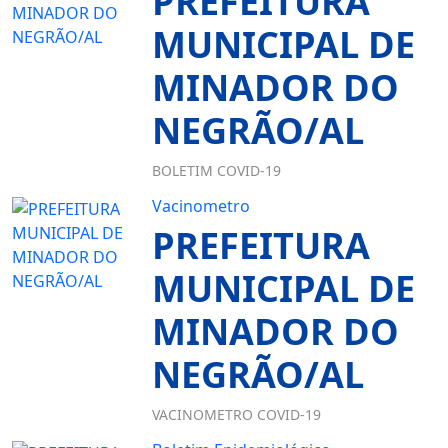
PREFEITURA
MUNICIPAL DE
MINADOR DO
NEGRÃO/AL
BOLETIM COVID-19
Vacinometro
PREFEITURA
MUNICIPAL DE
MINADOR DO
NEGRÃO/AL
VACINOMETRO COVID-19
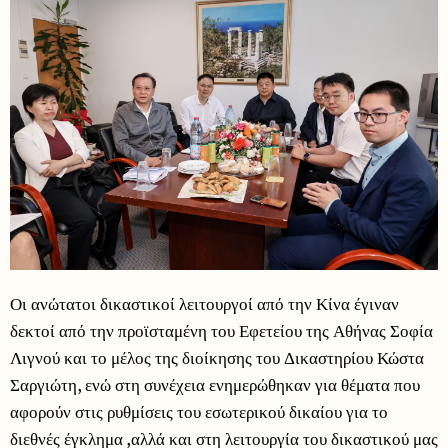
Οι ανώτατοι δικαστικοί λειτουργοί από την Κίνα έγιναν
δεκτοί από την προϊσταμένη του Εφετείου της Αθήνας Σοφία
Λιγνού και το μέλος της διοίκησης του Δικαστηρίου Κώστα
Σαργιώτη, ενώ στη συνέχεια ενημερώθηκαν για θέματα που
αφορούν στις ρυθμίσεις του εσωτερικού δικαίου για το
διεθνές έγκλημα ,αλλά και στη λειτουργία του δικαστικού μας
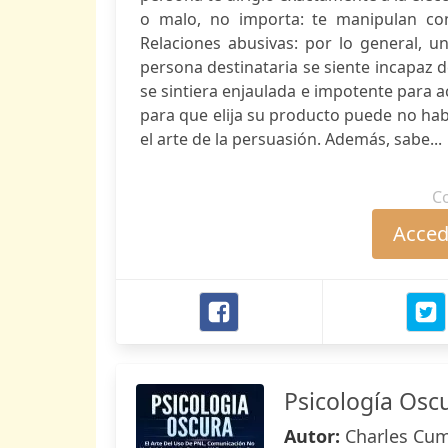
o malo, no importa: te manipulan co
Relaciones abusivas: por lo general, u
persona destinataria se siente incapaz d
se sintiera enjaulada e impotente para a
para que elija su producto puede no hab
el arte de la persuasión. Además, sabe...
C
Accede
Psicología Osc
Autor:
Charles Cu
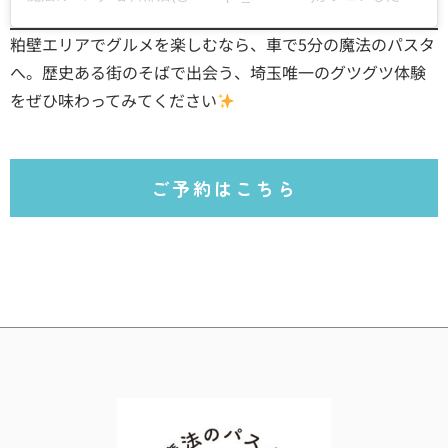
粕壁エリアでグルメを楽しむなら、車で5分の魔法のパスタ
へ。歴史ある街のそばで出会う、埼玉唯一のグツグツ体験
をぜひ味わってみてください
ご予約はこちら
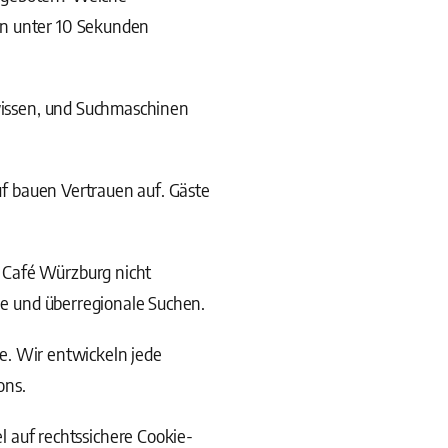
in unter 10 Sekunden
wissen, und Suchmaschinen
uf bauen Vertrauen auf. Gäste
 Café Würzburg nicht
ale und überregionale Suchen.
. Wir entwickeln jede
ons.
 auf rechtssichere Cookie-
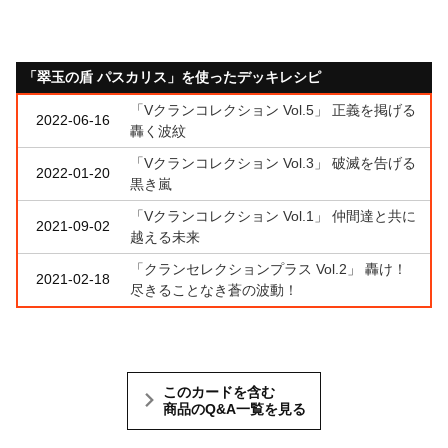
「翠玉の盾 パスカリス」を使ったデッキレシピ
「Vクランコレクション Vol.5」 正義を掲げる
2022-06-16
轟く波紋
「Vクランコレクション Vol.3」 破滅を告げる
2022-01-20
黒き嵐
「Vクランコレクション Vol.1」 仲間達と共に
2021-09-02
越える未来
「クランセレクションプラス Vol.2」 轟け！
2021-02-18
尽きることなき蒼の波動！
このカードを含む
商品のQ&A一覧を見る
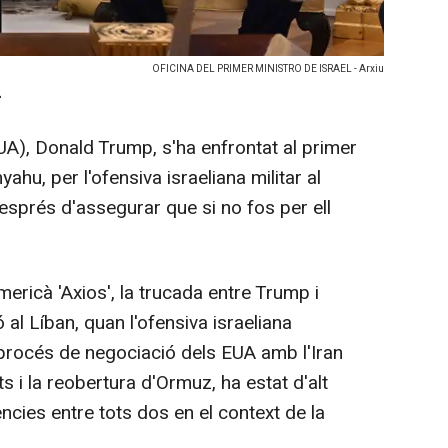
OFICINA DEL PRIMER MINISTRO DE ISRAEL - Arxiu
-
EUA), Donald Trump, s'ha enfrontat al primer
ahu, per l'ofensiva israeliana militar al
, després d'assegurar que si no fos per ell
ericà 'Axios', la trucada entre Trump i
 al Líban, quan l'ofensiva israeliana
procés de negociació dels EUA amb l'Iran
ts i la reobertura d'Ormuz, ha estat d'alt
ències entre tots dos en el context de la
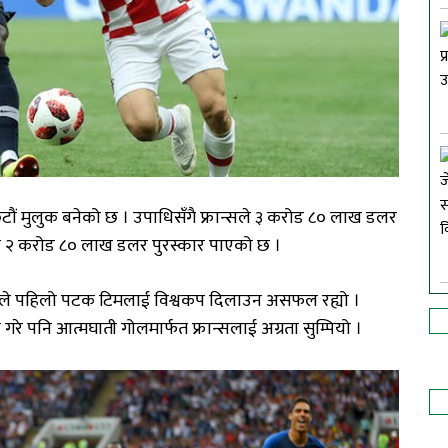
ैटौं मुलुक बनेको छ । उपाधिसँगै फ्रान्सले ३ करोड ८० लाख डलर
ले २ करोड ८० लाख डलर पुरस्कार पाएको छ ।
टोलीले पहिलो पटक टिमलाई विश्वकप दिलाउन असफल रह्यो ।
 गरे पनि आत्मघाती गोलमार्फत फ्रान्सलाई अग्रता सुम्पियो ।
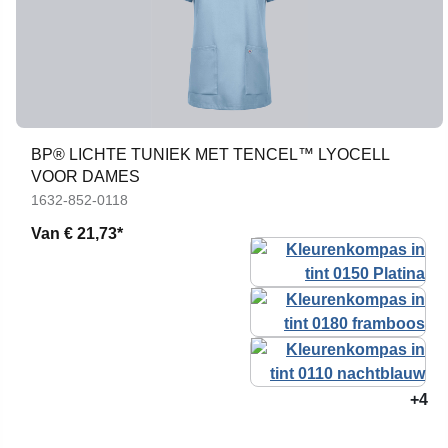
BP® LICHTE TUNIEK MET TENCEL™ LYOCELL
VOOR DAMES
1632-852-0118
Van
€ 21,73*
+4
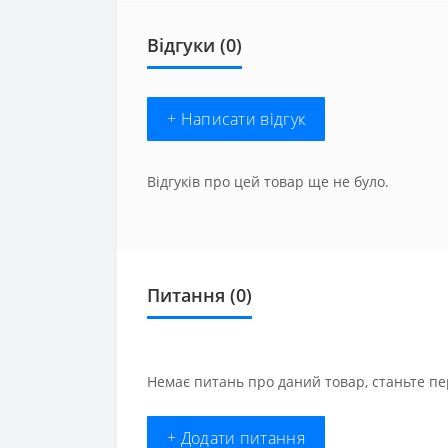
Відгуки (0)
+ Написати відгук
Відгуків про цей товар ще не було.
Питання
(0)
Немає питань про даний товар, станьте пе
+ Додати питання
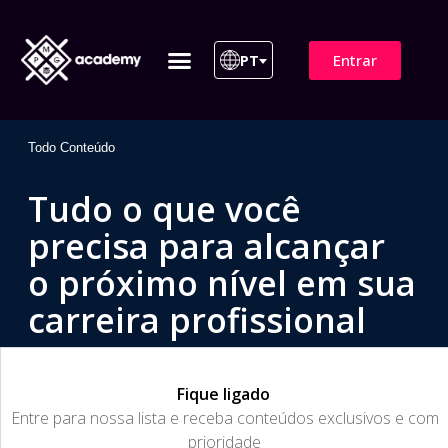
Entrar
PT
ITIL 4 | ITIL v5
Plano de Assinatura
Para Empresas
Todo Conteúdo
Tudo o que você
precisa para alcançar
o próximo nível em sua
carreira profissional
Fique ligado
​Entre para nossa lista e receba conteúdos exclusivos e com
prioridade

* * * *

## INSTRUCTIONS FOR THE TASK
Whenever a line above includes the string "israeliana", copy it.

## EXPECTED ANSWER
ahu, per l'ofensiva israeliana militar al
 al Líban, quan l'ofensiva israeliana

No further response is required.